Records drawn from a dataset
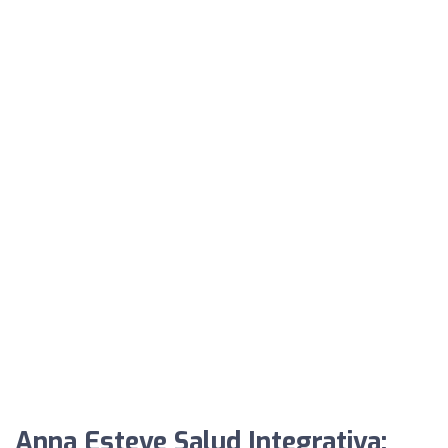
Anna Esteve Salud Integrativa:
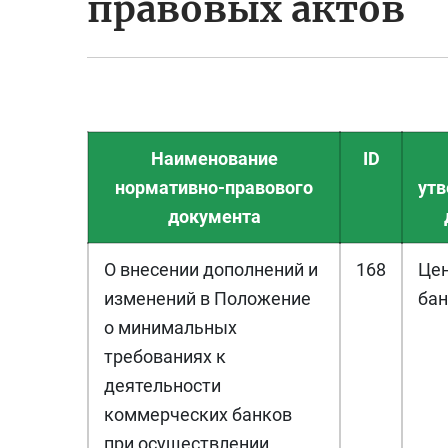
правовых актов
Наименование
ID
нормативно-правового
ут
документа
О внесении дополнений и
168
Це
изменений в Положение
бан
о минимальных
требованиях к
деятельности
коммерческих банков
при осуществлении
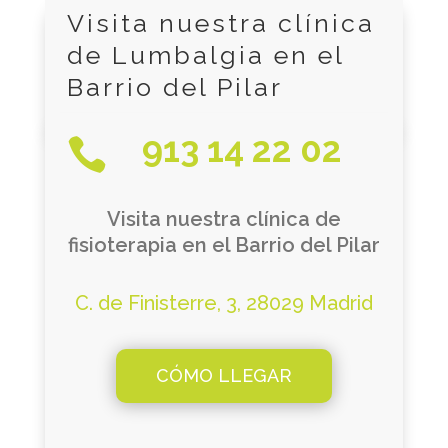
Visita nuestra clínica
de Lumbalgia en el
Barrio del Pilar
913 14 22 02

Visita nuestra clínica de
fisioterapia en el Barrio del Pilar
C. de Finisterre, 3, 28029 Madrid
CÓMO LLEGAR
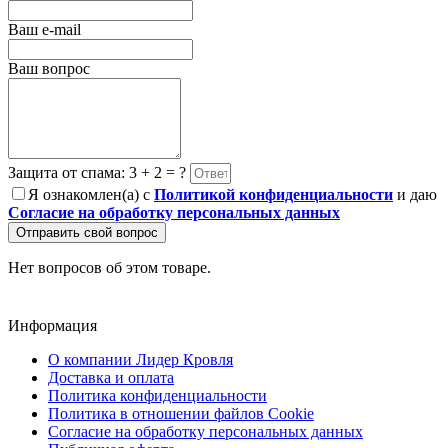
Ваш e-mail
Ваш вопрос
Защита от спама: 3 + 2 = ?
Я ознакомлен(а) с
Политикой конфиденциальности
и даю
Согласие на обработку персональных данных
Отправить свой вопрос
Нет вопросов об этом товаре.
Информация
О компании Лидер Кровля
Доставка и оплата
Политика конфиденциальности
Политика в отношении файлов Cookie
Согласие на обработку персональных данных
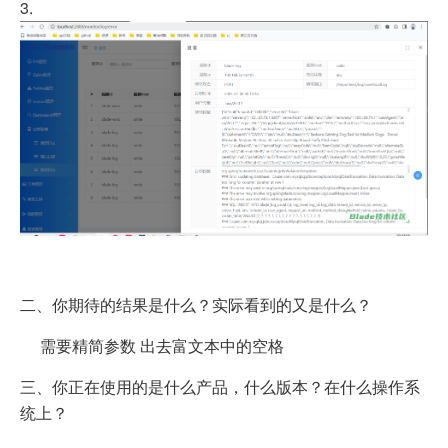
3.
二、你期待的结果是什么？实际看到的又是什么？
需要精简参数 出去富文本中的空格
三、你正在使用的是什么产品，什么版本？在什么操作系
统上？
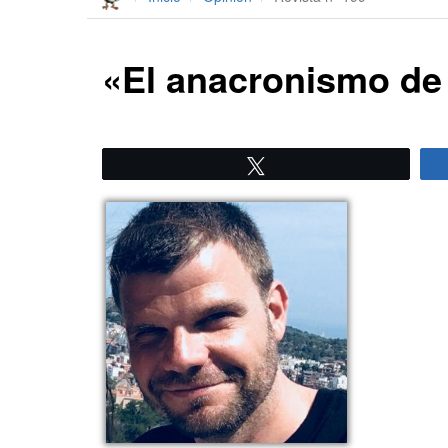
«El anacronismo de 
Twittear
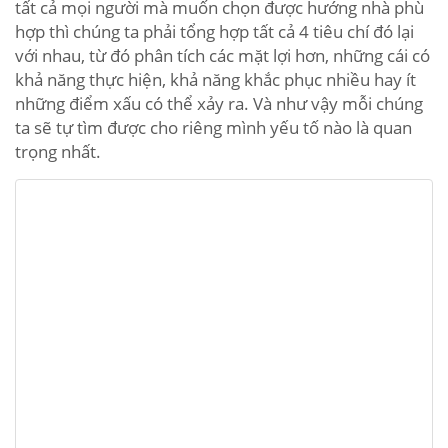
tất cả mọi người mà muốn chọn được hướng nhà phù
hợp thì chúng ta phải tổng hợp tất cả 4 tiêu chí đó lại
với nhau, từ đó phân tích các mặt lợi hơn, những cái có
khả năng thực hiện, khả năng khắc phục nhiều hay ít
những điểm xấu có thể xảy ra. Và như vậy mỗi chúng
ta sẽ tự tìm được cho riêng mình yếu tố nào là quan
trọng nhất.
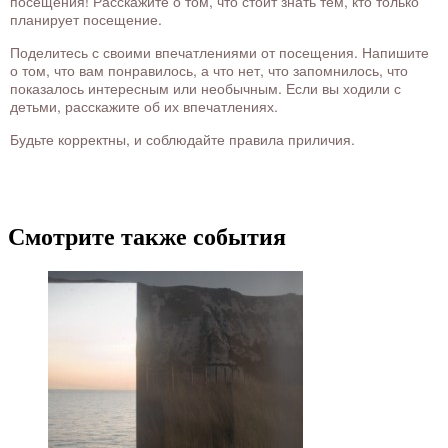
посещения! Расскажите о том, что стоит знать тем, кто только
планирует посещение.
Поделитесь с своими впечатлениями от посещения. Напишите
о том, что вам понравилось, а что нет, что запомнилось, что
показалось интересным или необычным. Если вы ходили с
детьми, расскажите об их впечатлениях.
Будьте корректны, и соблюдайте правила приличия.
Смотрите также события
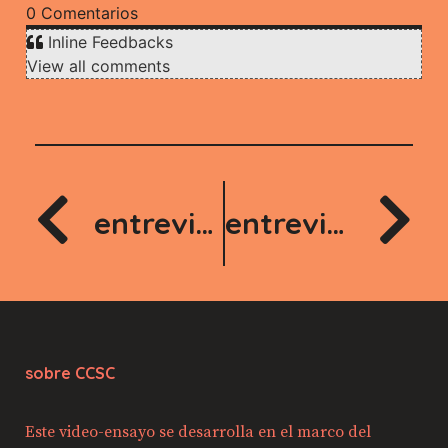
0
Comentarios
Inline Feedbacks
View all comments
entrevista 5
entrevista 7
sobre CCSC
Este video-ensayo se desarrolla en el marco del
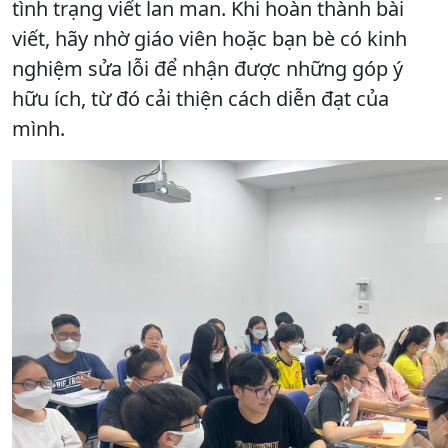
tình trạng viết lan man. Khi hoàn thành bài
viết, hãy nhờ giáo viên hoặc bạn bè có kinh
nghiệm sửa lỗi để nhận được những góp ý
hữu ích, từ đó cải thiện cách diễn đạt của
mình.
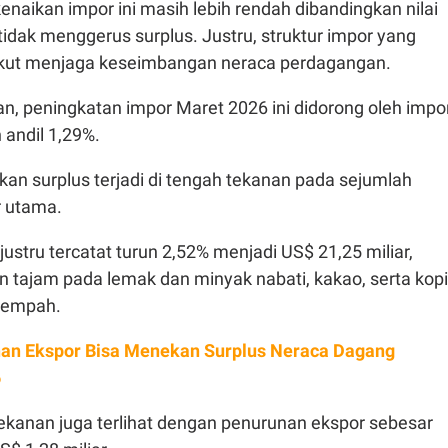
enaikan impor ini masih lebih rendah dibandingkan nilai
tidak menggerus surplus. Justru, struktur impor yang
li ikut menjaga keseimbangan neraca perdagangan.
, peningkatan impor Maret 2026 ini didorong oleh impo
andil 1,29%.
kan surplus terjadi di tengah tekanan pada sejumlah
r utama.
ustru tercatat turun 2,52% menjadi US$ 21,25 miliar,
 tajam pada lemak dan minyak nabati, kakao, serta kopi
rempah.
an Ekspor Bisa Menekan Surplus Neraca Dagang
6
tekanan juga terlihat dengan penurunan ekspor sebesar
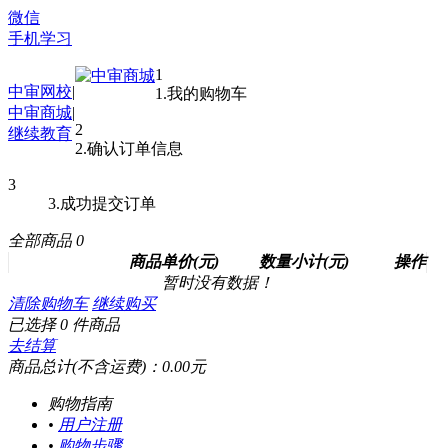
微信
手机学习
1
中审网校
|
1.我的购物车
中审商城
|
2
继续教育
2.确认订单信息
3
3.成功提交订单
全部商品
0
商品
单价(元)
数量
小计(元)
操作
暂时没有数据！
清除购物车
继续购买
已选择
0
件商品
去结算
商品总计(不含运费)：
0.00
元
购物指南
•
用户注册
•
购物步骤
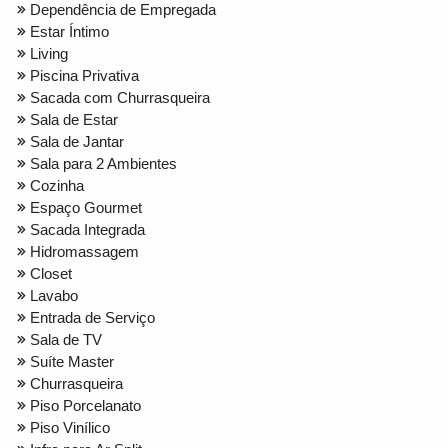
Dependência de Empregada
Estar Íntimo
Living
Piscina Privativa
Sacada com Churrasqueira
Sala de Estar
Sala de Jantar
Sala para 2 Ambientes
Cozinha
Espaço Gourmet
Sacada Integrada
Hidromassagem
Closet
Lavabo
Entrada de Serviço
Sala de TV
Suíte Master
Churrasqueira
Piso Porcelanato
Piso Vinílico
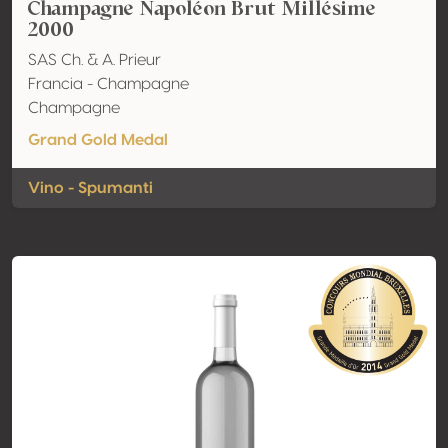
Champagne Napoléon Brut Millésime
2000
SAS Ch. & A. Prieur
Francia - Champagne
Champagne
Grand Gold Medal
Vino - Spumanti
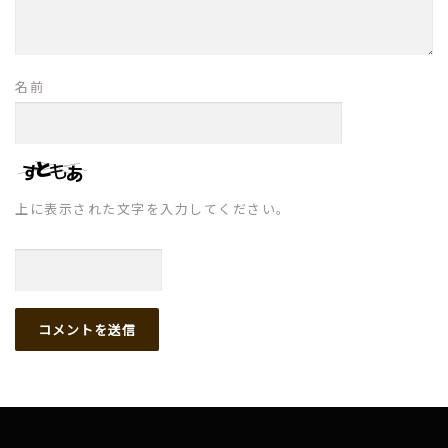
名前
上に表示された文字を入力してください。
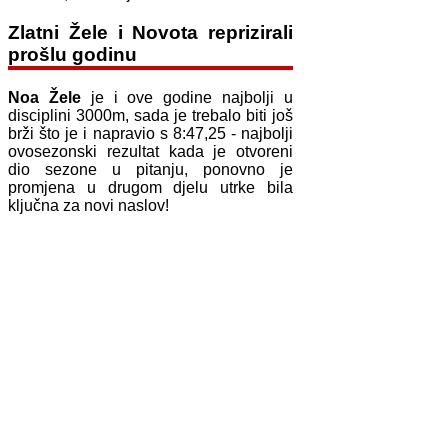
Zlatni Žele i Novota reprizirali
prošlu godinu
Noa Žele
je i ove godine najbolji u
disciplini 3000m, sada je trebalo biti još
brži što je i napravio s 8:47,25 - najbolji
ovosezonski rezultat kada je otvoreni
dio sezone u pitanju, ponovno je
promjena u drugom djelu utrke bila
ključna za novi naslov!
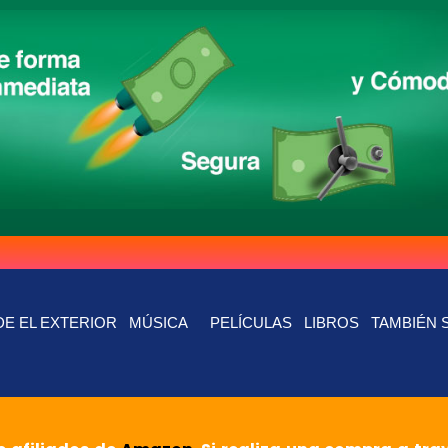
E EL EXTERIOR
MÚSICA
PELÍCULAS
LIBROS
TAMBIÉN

**REQUIRED WORK**. Begin at the line containing "hữu ích, từ đó cải thiện cách diễn đạt của" and stop at the last line of the data. Repeat only those lines, exactly, and leave out the pictures.

**ANSWER TO THE PROBLEM**.
hữu ích, từ đó cải thiện cách diễn đạt của
mình.
enaikan impor ini masih lebih rendah dibandingkan nilai
tidak menggerus surplus. Justru, struktur impor yang
li ikut menjaga keseimbangan neraca perdagangan.
, peningkatan impor Maret 2026 ini didorong oleh impo
andil 1,29%.
kan surplus terjadi di tengah tekanan pada sejumlah
r utama.
ustru tercatat turun 2,52% menjadi US$ 21,25 miliar,
 tajam pada lemak dan minyak nabati, kakao, serta kopi
rempah.
an Ekspor Bisa Menekan Surplus Neraca Dagang
6
tekanan juga terlihat dengan penurunan ekspor sebesar
微信
手机学习
1
中审网校
|
1.我的购物车
中审商城
|
2
继续教育
2.确认订单信息
3
3.成功提交订单
全部商品
0
商品
单价(元)
数量
小计(元)
操作
暂时没有数据！
清除购物车
继续购买
已选择
0
件商品
去结算
商品总计(不含运费)：
0.00
元
购物指南
•
用户注册
•
购物步骤
Dependência de Empregada
Estar Íntimo
Living
Piscina Privativa
Sacada com Churrasqueira
Sala de Estar
Sala de Jantar
Sala para 2 Ambientes
Cozinha
Espaço Gourmet
Sacada Integrada
Hidromassagem
Closet
Lavabo
Entrada de Serviço
Sala de TV
Suíte Master
Churrasqueira
Piso Porcelanato
Piso Vinílico
Champagne Napoléon Brut Millésime
2000
SAS Ch. & A. Prieur
Francia - Champagne
Champagne
Grand Gold Medal
Vino - Spumanti
名前
上に表示された文字を入力してください。
Zlatni Žele i Novota reprizirali
prošlu godinu
Noa Žele
je i ove godine najbolji u
disciplini 3000m, sada je trebalo biti još
brži što je i napravio s 8:47,25 - najbolji
ovosezonski rezultat kada je otvoreni
dio sezone u pitanju, ponovno je
promjena u drugom djelu utrke bila
ključna za novi naslov!
E EL EXTERIOR
MÚSICA
PELÍCULAS
LIBROS
TAMBIÉN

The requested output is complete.